Where the records hold the string "akan", show the whole line it sits on.

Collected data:
****************************************
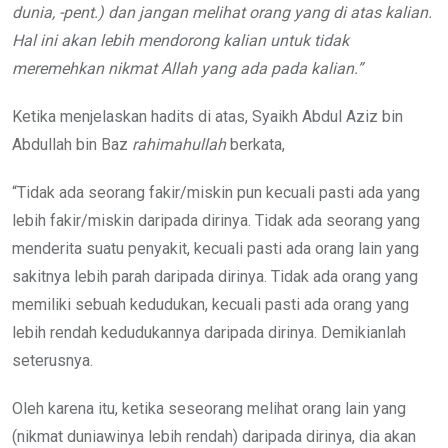
dunia, -pent.) dan jangan melihat orang yang di atas kalian.
Hal ini akan lebih mendorong kalian untuk tidak
meremehkan nikmat Allah yang ada pada kalian.”
Ketika menjelaskan hadits di atas, Syaikh Abdul Aziz bin
Abdullah bin Baz
rahimahullah
berkata,
“Tidak ada seorang fakir/miskin pun kecuali pasti ada yang
lebih fakir/miskin daripada dirinya. Tidak ada seorang yang
menderita suatu penyakit, kecuali pasti ada orang lain yang
sakitnya lebih parah daripada dirinya. Tidak ada orang yang
memiliki sebuah kedudukan, kecuali pasti ada orang yang
lebih rendah kedudukannya daripada dirinya. Demikianlah
seterusnya.
Oleh karena itu, ketika seseorang melihat orang lain yang
(nikmat duniawinya lebih rendah) daripada dirinya, dia akan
****************************************
*Response area*:
Hal ini akan lebih mendorong kalian untuk tidak
(nikmat duniawinya lebih rendah) daripada dirinya, dia akan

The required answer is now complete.